Extracted page text data
- - - - -

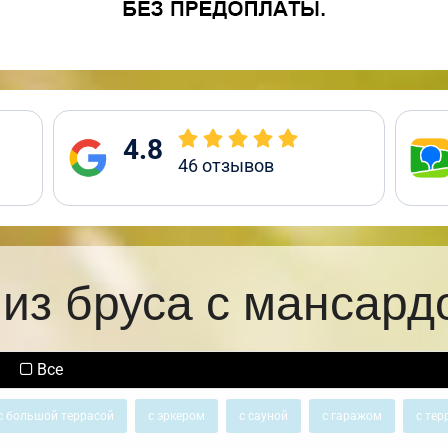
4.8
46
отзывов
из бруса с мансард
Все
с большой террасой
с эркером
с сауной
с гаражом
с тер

- - - - -

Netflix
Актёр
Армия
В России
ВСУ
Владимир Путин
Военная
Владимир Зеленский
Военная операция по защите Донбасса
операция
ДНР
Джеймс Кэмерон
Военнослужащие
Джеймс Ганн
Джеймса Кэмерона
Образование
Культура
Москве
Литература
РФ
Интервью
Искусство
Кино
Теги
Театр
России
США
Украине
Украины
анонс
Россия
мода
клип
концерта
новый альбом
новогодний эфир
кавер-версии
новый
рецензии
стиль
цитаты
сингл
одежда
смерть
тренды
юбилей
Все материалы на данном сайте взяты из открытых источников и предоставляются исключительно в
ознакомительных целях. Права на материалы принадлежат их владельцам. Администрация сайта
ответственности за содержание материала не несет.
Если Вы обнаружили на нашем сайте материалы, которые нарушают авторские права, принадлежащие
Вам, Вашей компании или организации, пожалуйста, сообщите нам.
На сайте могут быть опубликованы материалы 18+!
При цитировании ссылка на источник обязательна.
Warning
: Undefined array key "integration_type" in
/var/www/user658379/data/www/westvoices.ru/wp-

- - - - -

■ WORK TASK
Read the lines above. Gather those in which the string "сайте" is found.

■ RESULT FOR THIS EXERCISE
Все материалы на данном сайте взяты из открытых источников и предоставляются исключительно в
Если Вы обнаружили на нашем сайте материалы, которые нарушают авторские права, принадлежащие
На сайте могут быть опубликованы материалы 18+!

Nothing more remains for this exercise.